I just bought a Bolt through Tivo, I am upgrading from a Premier 4. I got it last night plugged it in and Tivo did it's thing of downloading an update. I was able to bet my channel listing for my Digital Antenna, Everything looked great! Then...I can't seem to use any of the apps. 

Plex shows me the videos I have, but when I try to play one it just goes to a blank screen

Netflix opens and I can log in and see the Netflix menu, then it hangs at either 25% or 99%

Youtube look like it's going to play, I get a menu and when try to play I get the video title then a black screen with the progress bar moving like I am watching a video.

I have tried skipping ahead 30 sec, I have tried a different HDMI port, I have tried to set the Tivo in a different video format ( 1080p,720p, Etc) to no avail.

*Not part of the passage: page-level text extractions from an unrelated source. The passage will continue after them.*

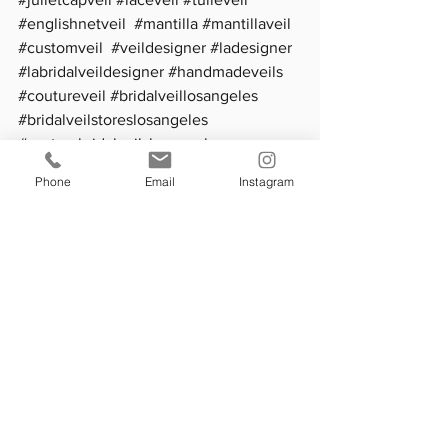
#englishnetveil
#mantilla
#mantillaveil
#customveil
#veildesigner
#ladesigner
#labridalveildesigner
#handmadeveils
#coutureveil
#bridalveillosangeles
#bridalveilstoreslosangeles
#custombridalveilslosangeles
#bestweddingveislosangeles
Phone
Email
Instagram
See All
Recent Posts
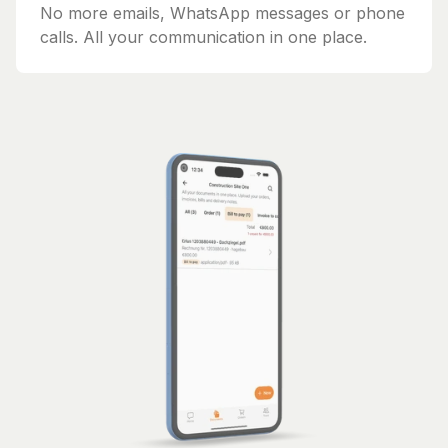
No more emails, WhatsApp messages or phone
calls. All your communication in one place.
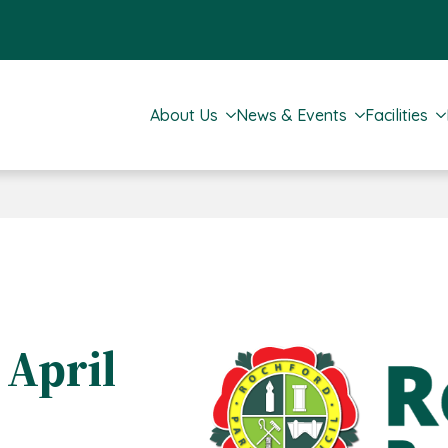
About Us
News & Events
Facilities
 April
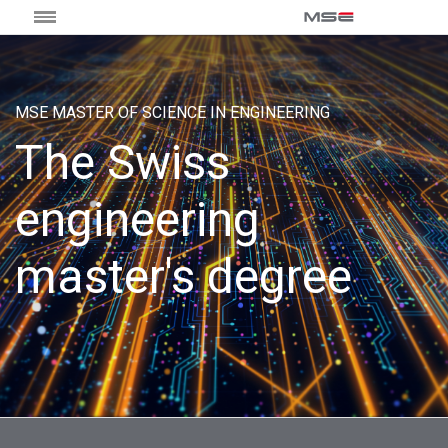
MSE MASTER OF SCIENCE IN ENGINEERING
The Swiss
engineering
master's degree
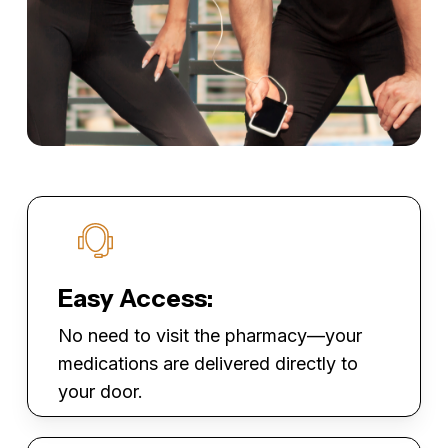
Easy Access:
No need to visit the pharmacy—your
medications are delivered directly to
your door.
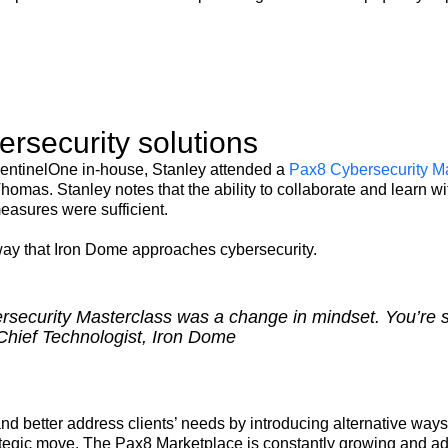
rsecurity solutions
 SentinelOne in-house, Stanley attended a
Pax8 Cybersecurity M
Thomas. Stanley notes that the ability to collaborate and learn
easures were sufficient.
way that Iron Dome approaches cybersecurity.
ecurity Masterclass was a change in mindset. You’re sel
Chief Technologist, Iron Dome
d better address clients’ needs by introducing alternative ways
ategic move. The Pax8 Marketplace is constantly growing and ad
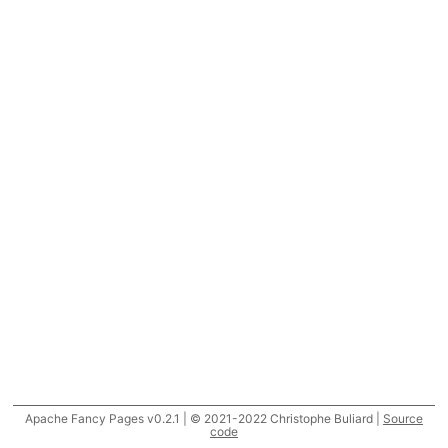
Apache Fancy Pages v0.2.1 | © 2021-2022 Christophe Buliard |
Source
code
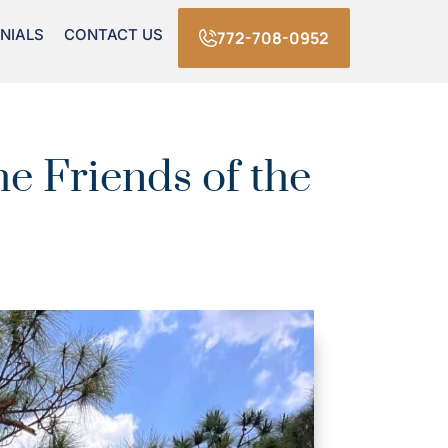
NIALS
CONTACT US
772-708-0952
e Friends of the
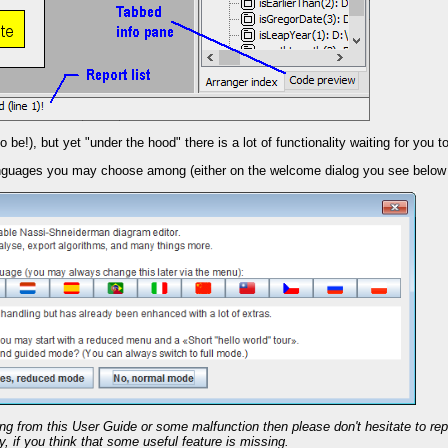
be!), but yet "under the hood" there is a lot of functionality waiting for you to 
languages you may choose among (either on the welcome dialog you see below 
ring from this User Guide or some malfunction then please don't hesitate to re
 if you think that some useful feature is missing.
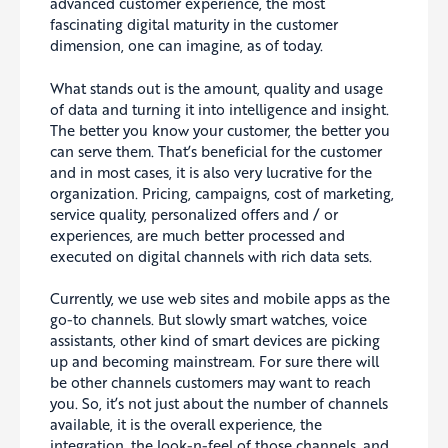
advanced customer experience, the most
fascinating digital maturity in the customer
dimension, one can imagine, as of today.
What stands out is the amount, quality and usage
of data and turning it into intelligence and insight.
The better you know your customer, the better you
can serve them. That’s beneficial for the customer
and in most cases, it is also very lucrative for the
organization. Pricing, campaigns, cost of marketing,
service quality, personalized offers and / or
experiences, are much better processed and
executed on digital channels with rich data sets.
Currently, we use web sites and mobile apps as the
go-to channels. But slowly smart watches, voice
assistants, other kind of smart devices are picking
up and becoming mainstream. For sure there will
be other channels customers may want to reach
you. So, it’s not just about the number of channels
available, it is the overall experience, the
integration, the look-n-feel of those channels, and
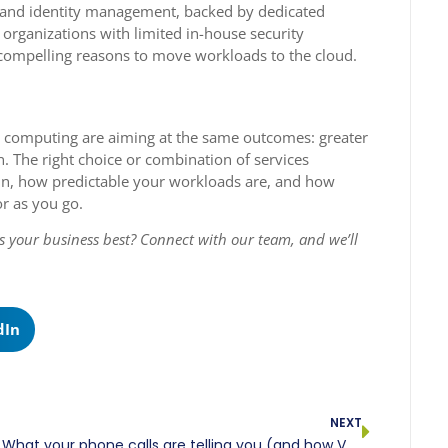
n, and identity management, backed by dedicated
 organizations with limited in-house security
e compelling reasons to move workloads to the cloud.
oud computing are aiming at the same outcomes: greater
n. The right choice or combination of services
n, how predictable your workloads are, and how
or as you go.
its your business best? Connect with our team, and we’ll
dIn
NEXT
What your phone calls are telling you (and how VoIP analytics helps you listen)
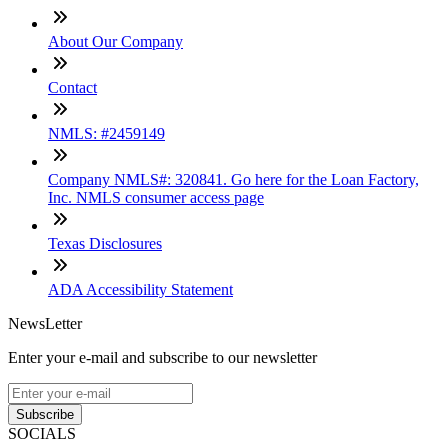
About Our Company
Contact
NMLS: #2459149
Company NMLS#: 320841. Go here for the Loan Factory,
Inc. NMLS consumer access page
Texas Disclosures
ADA Accessibility Statement
NewsLetter
Enter your e-mail and subscribe to our newsletter
Subscribe
SOCIALS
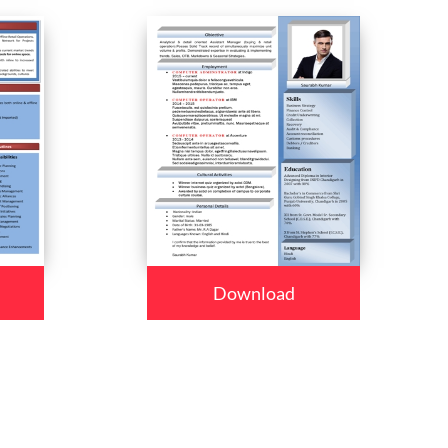
Download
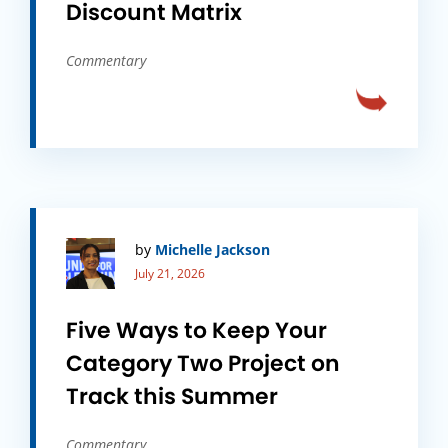
Discount Matrix
Commentary
by
Michelle Jackson
July 21, 2026
Five Ways to Keep Your
Category Two Project on
Track this Summer
Commentary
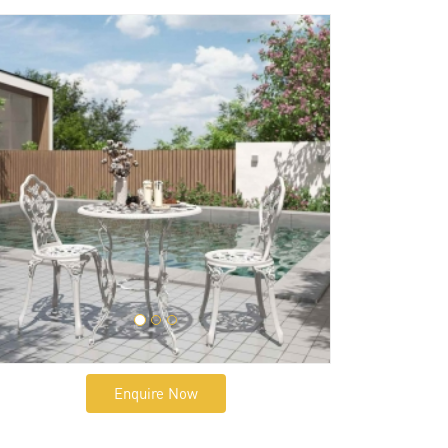
Enquire Now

Now the real fun part, when I dump out of the app all my channels are gone, I can no longer watch TV. I am getting a V58 error message. After I reboot the Tivo I get my TV channels back

I am plugged in wired and am not using a CableCard....

I called Tivo last night and they had me reset my tivo several times and connect to the service several times and still nothing. The last step the rep said was to let the Tivo "sync" overnight and to try again this morning.

Nope. Anyone have a suggestion?


----------



## atmuscarella (Oct 11, 2005)

Make a few forced connections to make sure you are on latest software, restart your TiVo, and wait a day or 2 to let everything get settled.


----------



## Afreese (Feb 3, 2016)

I did several forced connections.

can I ask tho. Is it normal to have to wait a while for the apps to work?


----------



## atmuscarella (Oct 11, 2005)

Afreese said:


> I did several forced connections.
> 
> can I ask tho. Is it normal to have to wait a while for the apps to work?


My guess is no, not sure if I used apps within a day or 2 of setting up my current Bolt (December), but TiVo has had some issues with many things recently including getting some Roamio OTA users up and running (took 2 days for some) and many have had issues with apps with last major software update (they have released patches which is why I said do some forced connection and a reboot). After a day or 2 is they still do not work would then call support.


----------



## jrtroo (Feb 4, 2008)

yes


----------



## Afreese (Feb 3, 2016)

Ok. When you say forced connections you mean the "connect to tivo service" right. I just want to make sure u am doing it right.

Jrtroo- how long did you have to wait?

Thanks for your advice guys.


----------